The thing about being in ‘the dating game’ (because it is a game, whether we like to admit it or not) is that you’re constantly trying to not lose it.
You have to keep your options open, play the field, be strategic and stay on guard.
Are these healthy dating strategies? Nope. But they’re ones we all engage in. They’re a product of the culture we’ve created.
You can’t divulge too much because they might think you’re coming on too strong. You have to think about what you’re texting because you might give off the wrong impression. You have to turn on the biggest, brightest version of yourself to go get beers, only to come home and collapse in an exhausted heap with your sweat pants, a bag of chips and Netflix.
Dating, simply put, is exhausting. It sucks the time, energy and money from your life, even if you’re enjoying yourself while doing it.
And when you stop dating deliberately, you get that time, energy and money right back.
Instead of actively dating in New York, I started signing up for classes. Searching out opportunities to meet friends. Approaching new relationships from a platonic angle – one where I didn’t have to worry about quadruple-texting or wearing my sweat pants when we hung out.
And what I noticed is this: Instead of showing the fuck up for dates and then coming home to collapse and unwind, I just started showing the fuck up to my life.
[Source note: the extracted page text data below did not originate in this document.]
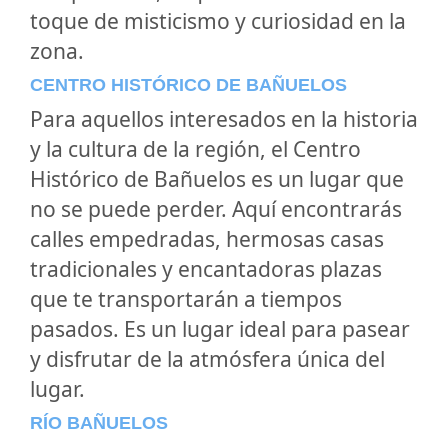
toque de misticismo y curiosidad en la
zona.
CENTRO HISTÓRICO DE BAÑUELOS
Para aquellos interesados en la historia
y la cultura de la región, el
Centro
Histórico de Bañuelos
es un lugar que
no se puede perder. Aquí encontrarás
calles empedradas, hermosas casas
tradicionales y encantadoras plazas
que te transportarán a tiempos
pasados. Es un lugar ideal para pasear
y disfrutar de la atmósfera única del
lugar.
RÍO BAÑUELOS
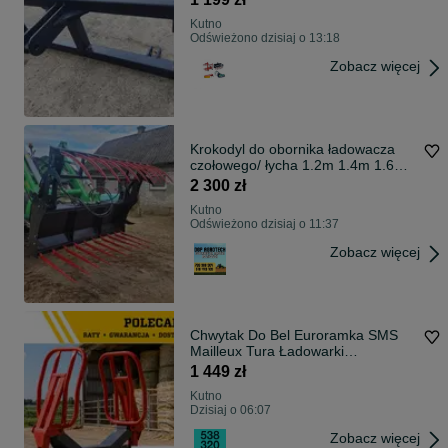
Kutno
Odświeżono dzisiaj o 13:18
Zobacz więcej
Krokodyl do obornika ładowacza
czołowego/ łycha 1.2m 1.4m 1.6m
DOWÓZ
2 300 zł
Kutno
Odświeżono dzisiaj o 11:37
Zobacz więcej
Chwytak Do Bel Euroramka SMS
Mailleux Tura Ładowarki
Ładowacza Manitou JCB Tura
1 449 zł
Słomy Sianokiszonki Balotów *
Kutno
Dostawa cała Polska * Dostępny od
Dzisiaj o 06:07
ręki
Zobacz więcej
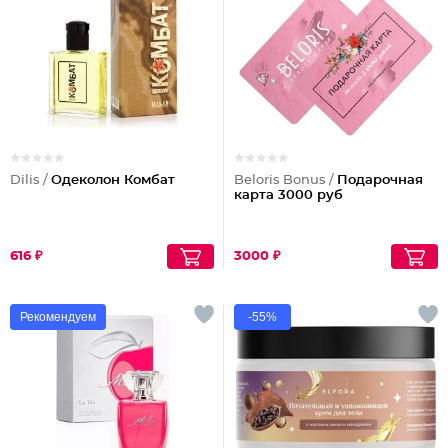
Dilis /
Одеколон Комбат
Beloris Bonus /
Подарочная
карта 3000 руб
616 ₽
3000 ₽
Рекомендуем
-55%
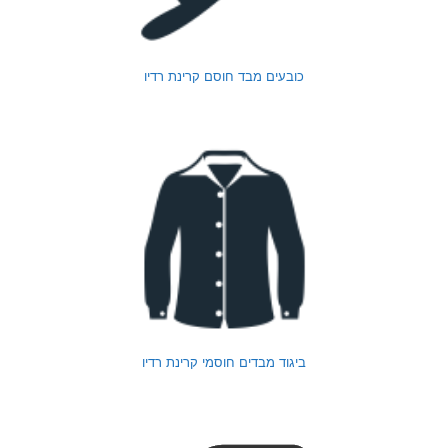
כובעים מבד חוסם קרינת רדיו
ביגוד מבדים חוסמי קרינת רדיו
Instead of bringing full energy to dates, I brought full energy to work. Full energy to classes. Full energy to platonic hangouts and happy hour drinks and community events. And it made my life instantly, infinitely richer.
The thing about dating is that it’s a very easy thing to preoccupy ourselves with.
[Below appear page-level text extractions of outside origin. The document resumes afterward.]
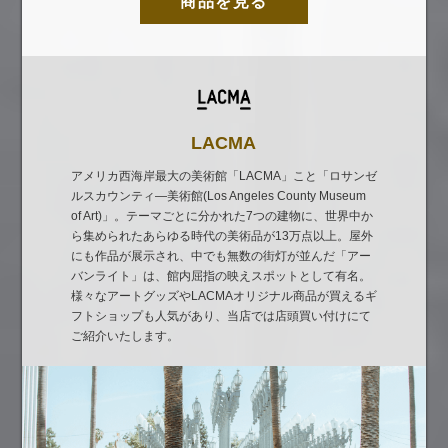
商品を見る
LACMA
アメリカ西海岸最大の美術館「LACMA」こと「ロサンゼ
ルスカウンティ―美術館(Los Angeles County Museum
of Art)」。テーマごとに分かれた7つの建物に、世界中か
ら集められたあらゆる時代の美術品が13万点以上。屋外
にも作品が展示され、中でも無数の街灯が並んだ「アー
バンライト」は、館内屈指の映えスポットとして有名。
様々なアートグッズやLACMAオリジナル商品が買えるギ
フトショップも人気があり、当店では店頭買い付けにて
ご紹介いたします。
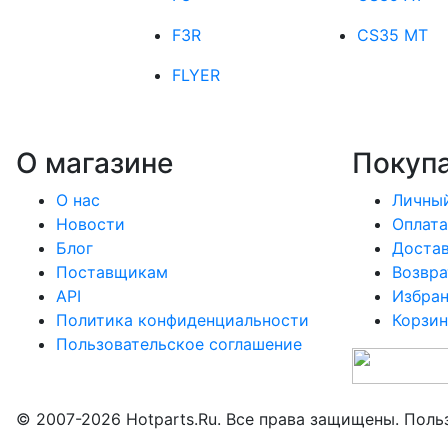
F3R
CS35 MT
FLYER
О магазине
Покуп
О нас
Личный
Новости
Оплата
Блог
Доста
Поставщикам
Возвра
API
Избра
Политика конфиденциальности
Корзин
Пользовательское соглашение
© 2007-2026 Hotparts.Ru. Все права защищены. Поль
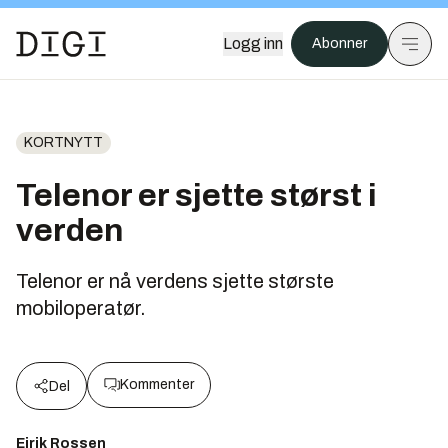
Logg inn
Abonner
KORTNYTT
Telenor er sjette størst i
verden
Telenor er nå verdens sjette største
mobiloperatør.
Kommenter
Del
Eirik Rossen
It gives us novelty, intrigue and validation – all wrapped up in one pretty package.
But it’s not the only place where we can find those things.
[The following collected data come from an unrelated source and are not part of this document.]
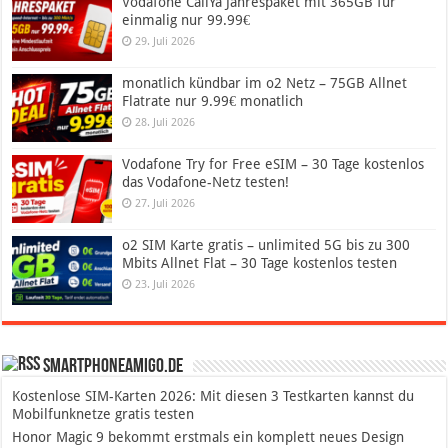
Vodafone CallYa Jahrespaket mit 365GB für
einmalig nur 99.99€
29. Juli 2026
monatlich kündbar im o2 Netz – 75GB Allnet
Flatrate nur 9.99€ monatlich
28. Juli 2026
Vodafone Try for Free eSIM – 30 Tage kostenlos
das Vodafone-Netz testen!
27. Juli 2026
o2 SIM Karte gratis – unlimited 5G bis zu 300
Mbits Allnet Flat – 30 Tage kostenlos testen
23. Juli 2026
SmartphoneAmigo.de
Kostenlose SIM-Karten 2026: Mit diesen 3 Testkarten kannst du
Mobilfunknetze gratis testen
Honor Magic 9 bekommt erstmals ein komplett neues Design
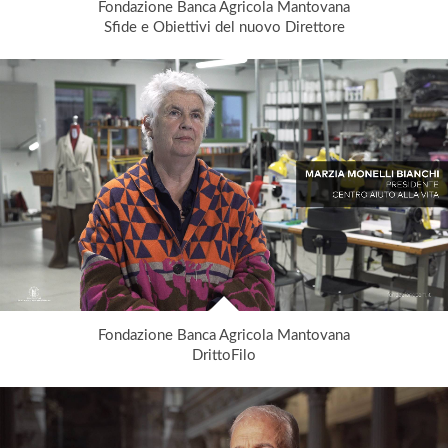
Fondazione Banca Agricola Mantovana
Sfide e Obiettivi del nuovo Direttore
Fondazione Banca Agricola Mantovana
DrittoFilo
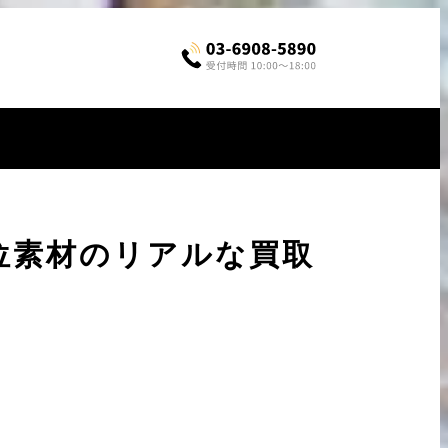
位素材のリアルな買取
We can find novelty in the activities that we seek out. Intrigue in getting to know new people platonically and genuinely. Validation in the way we treat and speak to ourselves, instead of the ways we receive love from others.
While it can be a wonderful and healthy thing to do, dating around is too often a bandaid for the issues that we don’t care to solve on our own.
The issues of loneliness or boredom or self-doubt.
And those are the things you learn to combat when you temporarily check out of the dating scene.
And here’s the roundabout beauty of all of it: You’re most likely to meet someone you’re crazy about when you are not deliberately looking for them.
I’m a huge believer in the friends-first approach to dating. In the process of getting to know someone completely – with both of your guards down and minds open – before you even begin to consider whether or not they would fit into your life as a romantic partner.
Because if you’re going to make it work with someone – actually, genuinely make it work – they’re going to see the less glamorous parts of you eventually.
The shortcomings you struggle with. The frustrating habits you have. The past events that still affect your present and the ways in which you’re simply imperfect.
And so why not get those out of the way from the get-go? Why not form relationships that allow you to see the whole of other people – who they are when they’re not aiming to impress and how their energy flows when it’s not pointed.
Because those relationships are ultimately going to be the ones that mean the most. Whether they stay platonic forever or develop into something more intimate, those will always be the relationships worth investing in. The ones worth showing up for. The ones worth expending your energy on, day after day after day.
There’s nothing wrong with dating around – either in New York or anywhere else – and yet I’m inclined to believe that it’s one of the least genuine and effective methods we have for meeting people we’re actually going to click with.
By taking the possibility of sex out of the equation (at least for the short-term) we’re opening ourselves up to relationships that hold solid foundations. Friendships that add infinite value to our lives.
And we’re reminding ourselves – first and foremost – that there’s so much more to life than a never-ending sea of right swipes.